Its broadcast on Rai1 is scheduled for the fall.

In the photo: Veronica Pivetti and Carla Signoris with director Alessandro Casale.
Milla and Evelina are sixty years old and no longer keep in touch. In their twenties, they were best friends, but the choices they made drove them apart, leading them to live completely opposite lives. Milla’s existence is bourgeois, conventional, and seemingly perfect, while Evelina’s is bohemian, creative, and chaotic. However, the sudden death of Adriana unexpectedly brings them back together.
Adriana, the third member of their once-indissoluble university trio, dedicated her life to saving whales. At the beginning of the series, she tragically dies at sea in what appears to be a “simple” accident. Just before the incident, she had tried calling both Milla and Evelina, but neither of them had answered. The two women are shaken and guilt-ridden. When they come across social media posts questioning the plausibility of the accident, they start to wonder: was Adriana actually murdered? It’s a suspicion with no concrete evidence, yet it is enough to push them into investigating Adriana’s life, uncovering secrets and hidden truths. As they piece together their friend’s story, they are also forced to take a hard look at their own lives, facing the major upheavals ahead.

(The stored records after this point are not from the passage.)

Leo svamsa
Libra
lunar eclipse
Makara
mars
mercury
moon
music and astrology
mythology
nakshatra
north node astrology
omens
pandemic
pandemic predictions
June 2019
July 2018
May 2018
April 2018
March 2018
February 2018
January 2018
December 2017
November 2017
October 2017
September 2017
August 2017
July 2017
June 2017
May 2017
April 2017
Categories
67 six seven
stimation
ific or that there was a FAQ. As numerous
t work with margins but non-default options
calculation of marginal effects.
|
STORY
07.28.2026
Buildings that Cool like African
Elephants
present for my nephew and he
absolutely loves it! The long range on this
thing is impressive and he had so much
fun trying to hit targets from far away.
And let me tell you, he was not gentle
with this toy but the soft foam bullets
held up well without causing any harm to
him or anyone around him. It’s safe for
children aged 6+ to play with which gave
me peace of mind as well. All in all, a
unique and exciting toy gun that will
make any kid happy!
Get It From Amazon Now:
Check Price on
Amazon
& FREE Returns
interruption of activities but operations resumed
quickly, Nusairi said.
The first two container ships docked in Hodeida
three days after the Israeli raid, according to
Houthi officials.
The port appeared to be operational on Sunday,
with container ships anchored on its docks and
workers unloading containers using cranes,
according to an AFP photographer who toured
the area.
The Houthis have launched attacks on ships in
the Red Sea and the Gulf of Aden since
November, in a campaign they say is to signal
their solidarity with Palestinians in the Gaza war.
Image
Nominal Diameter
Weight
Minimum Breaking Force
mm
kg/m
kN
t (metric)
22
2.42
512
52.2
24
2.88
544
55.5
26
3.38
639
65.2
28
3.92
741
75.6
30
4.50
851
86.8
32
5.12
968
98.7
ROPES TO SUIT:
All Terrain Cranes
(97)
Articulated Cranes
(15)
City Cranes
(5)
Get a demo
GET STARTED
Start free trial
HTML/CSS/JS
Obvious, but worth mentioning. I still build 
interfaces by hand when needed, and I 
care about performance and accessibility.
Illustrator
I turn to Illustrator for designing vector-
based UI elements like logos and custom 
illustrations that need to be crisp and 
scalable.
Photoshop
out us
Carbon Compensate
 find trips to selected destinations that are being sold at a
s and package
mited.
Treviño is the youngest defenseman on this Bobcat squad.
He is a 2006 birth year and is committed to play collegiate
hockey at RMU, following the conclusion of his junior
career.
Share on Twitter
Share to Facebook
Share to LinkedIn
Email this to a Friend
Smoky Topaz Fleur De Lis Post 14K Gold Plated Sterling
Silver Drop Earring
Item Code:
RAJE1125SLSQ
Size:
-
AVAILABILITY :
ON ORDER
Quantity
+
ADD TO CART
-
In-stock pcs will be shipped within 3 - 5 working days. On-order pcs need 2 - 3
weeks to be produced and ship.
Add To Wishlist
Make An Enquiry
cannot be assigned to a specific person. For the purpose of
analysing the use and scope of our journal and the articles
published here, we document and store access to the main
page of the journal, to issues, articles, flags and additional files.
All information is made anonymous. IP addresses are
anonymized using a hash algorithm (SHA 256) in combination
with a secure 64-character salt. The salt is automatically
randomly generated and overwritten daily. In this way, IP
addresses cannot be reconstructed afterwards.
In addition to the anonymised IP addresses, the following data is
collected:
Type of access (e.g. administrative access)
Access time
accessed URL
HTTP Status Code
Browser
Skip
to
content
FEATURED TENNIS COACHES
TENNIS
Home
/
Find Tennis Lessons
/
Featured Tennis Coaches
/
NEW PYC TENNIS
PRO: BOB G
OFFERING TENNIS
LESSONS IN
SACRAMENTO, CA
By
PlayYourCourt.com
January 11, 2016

Milla discovers that her husband, Walter—whom she has devoted thirty years of her life to, sacrificing her professional ambitions—has been unfaithful. She leaves him, throws him out of the house, and, once she has recovered from her grief, walks into the family business to claim the presidency that has, until then, been hers in name only. Evelina, on the other hand, clashes with Riccardo Villa, an economist appointed by the Ministry to modernize and stabilize the shaky management of the Academy of Fine Arts, where Evelina teaches. To her, Riccardo is the kind of man who knows nothing about art but everything about money, social media, and other matters she couldn’t care less about. In short, she immediately dislikes him. But as the saying goes, “those who despise, buy,” and inevitably, their relationship will extend beyond the professional realm.
At sixty, the two friends find themselves facing unexpected challenges and emotions that reveal one of life’s most underrated truths: one can still be surprised by oneself and grow—even, or especially, later in life. With their resilience and rekindled friendship, Evelina and Milla navigate their most difficult moments, find a new balance for themselves and their families, and ultimately uncover the truth about Adriana’s death. From this, they learn a valuable lesson: life is beautiful at twenty, at sixty, and always—it should never be wasted.
As Milla and Evelina reconnect, so do their children, Flaminia and Emanuele. They had a brief romance in their youth and now meet again at Adriana’s funeral. Emanuele, who is separated and focused on raising his daughter Zina, has put his romantic and sexual life on hold. However, seeing Flaminia reignites the attraction he once felt for her. Flaminia, on the other hand, has become a workaholic incapable of maintaining stable relationships. For her, men are just casual flings, and she convinces herself that she and Emanuele should remain just friends.
As they support each other through difficult times with their respective mothers, Flaminia comes to realize that she does have feelings for Emanuele. The problem? By the time she figures it out, she has practically pushed him into the arms of her friend, Susanna.